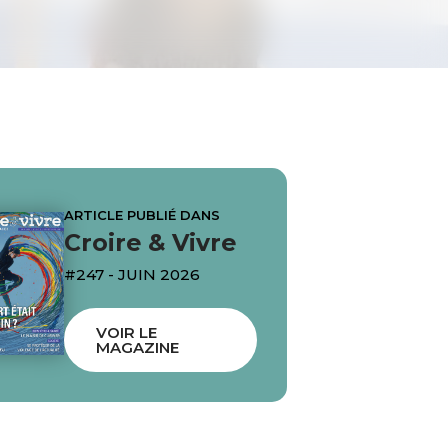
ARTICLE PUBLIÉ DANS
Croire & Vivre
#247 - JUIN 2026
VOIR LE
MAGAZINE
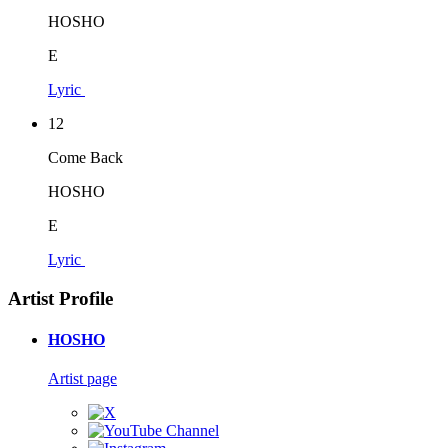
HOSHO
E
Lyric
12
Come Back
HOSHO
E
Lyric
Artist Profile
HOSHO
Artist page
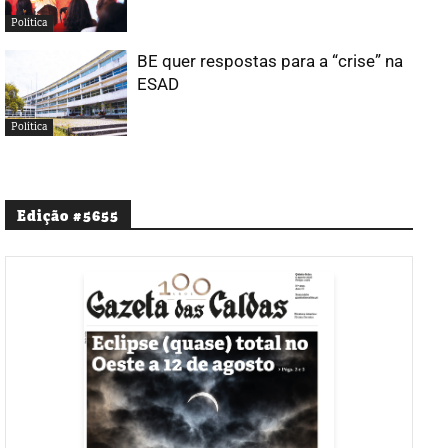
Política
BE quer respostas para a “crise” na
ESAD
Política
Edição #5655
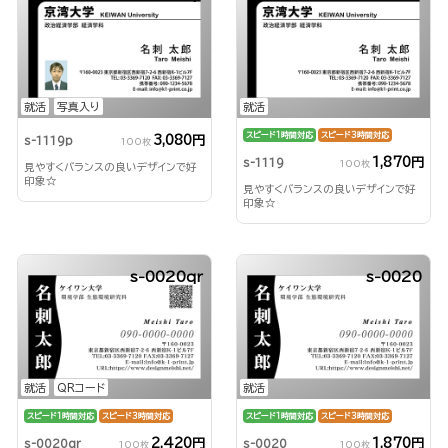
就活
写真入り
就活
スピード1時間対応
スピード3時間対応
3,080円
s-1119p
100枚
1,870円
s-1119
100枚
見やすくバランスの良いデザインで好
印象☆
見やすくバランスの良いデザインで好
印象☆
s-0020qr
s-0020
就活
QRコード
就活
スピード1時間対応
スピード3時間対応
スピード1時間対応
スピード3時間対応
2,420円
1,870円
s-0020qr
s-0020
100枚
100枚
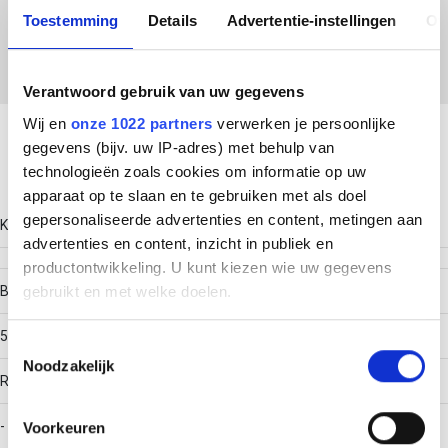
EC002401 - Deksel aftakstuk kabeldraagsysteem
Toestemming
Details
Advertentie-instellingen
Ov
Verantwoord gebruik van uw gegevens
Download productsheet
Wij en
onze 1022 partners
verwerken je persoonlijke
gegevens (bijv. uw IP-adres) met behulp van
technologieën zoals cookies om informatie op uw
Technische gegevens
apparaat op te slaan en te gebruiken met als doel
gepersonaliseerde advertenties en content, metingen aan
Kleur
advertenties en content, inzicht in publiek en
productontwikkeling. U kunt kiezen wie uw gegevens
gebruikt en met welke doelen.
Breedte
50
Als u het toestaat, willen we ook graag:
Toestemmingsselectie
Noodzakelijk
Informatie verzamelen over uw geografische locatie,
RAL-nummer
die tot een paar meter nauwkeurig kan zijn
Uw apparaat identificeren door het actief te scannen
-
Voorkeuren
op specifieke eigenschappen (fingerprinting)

▶ [Assignment]
Could you repeat every entry above exactly, with each picture omitted?

▶ [Exercise answer]
ARTICLE PUBLIÉ DANS
Croire & Vivre
#247 - JUIN 2026
VOIR LE
MAGAZINE
HOSHO
E
Lyric
12
Come Back
HOSHO
E
Lyric
Artist Profile
HOSHO
Artist page
Política
BE quer respostas para a “crise” na
ESAD
Política
Edição #5655
就活
写真入り
就活
スピード1時間対応
スピード3時間対応
3,080円
s-1119p
100枚
1,870円
s-1119
100枚
見やすくバランスの良いデザインで好
印象☆
見やすくバランスの良いデザインで好
印象☆
s-0020qr
s-0020
就活
QRコード
就活
スピード1時間対応
スピード3時間対応
スピード1時間対応
スピード3時間対応
2,420円
1,870円
s-0020qr
s-0020
100枚
100枚
EC002401 - Deksel aftakstuk kabeldraagsysteem
Toestemming
Details
Advertentie-instellingen
Ov
Verantwoord gebruik van uw gegevens
Download productsheet
Wij en
onze 1022 partners
verwerken je persoonlijke
gegevens (bijv. uw IP-adres) met behulp van
technologieën zoals cookies om informatie op uw
Technische gegevens
apparaat op te slaan en te gebruiken met als doel
gepersonaliseerde advertenties en content, metingen aan
Kleur
advertenties en content, inzicht in publiek en
productontwikkeling. U kunt kiezen wie uw gegevens
gebruikt en met welke doelen.
Breedte
50
Als u het toestaat, willen we ook graag:
Toestemmingsselectie
Noodzakelijk
Informatie verzamelen over uw geografische locatie,
RAL-nummer
die tot een paar meter nauwkeurig kan zijn
Uw apparaat identificeren door het actief te scannen
-
Voorkeuren
op specifieke eigenschappen (fingerprinting)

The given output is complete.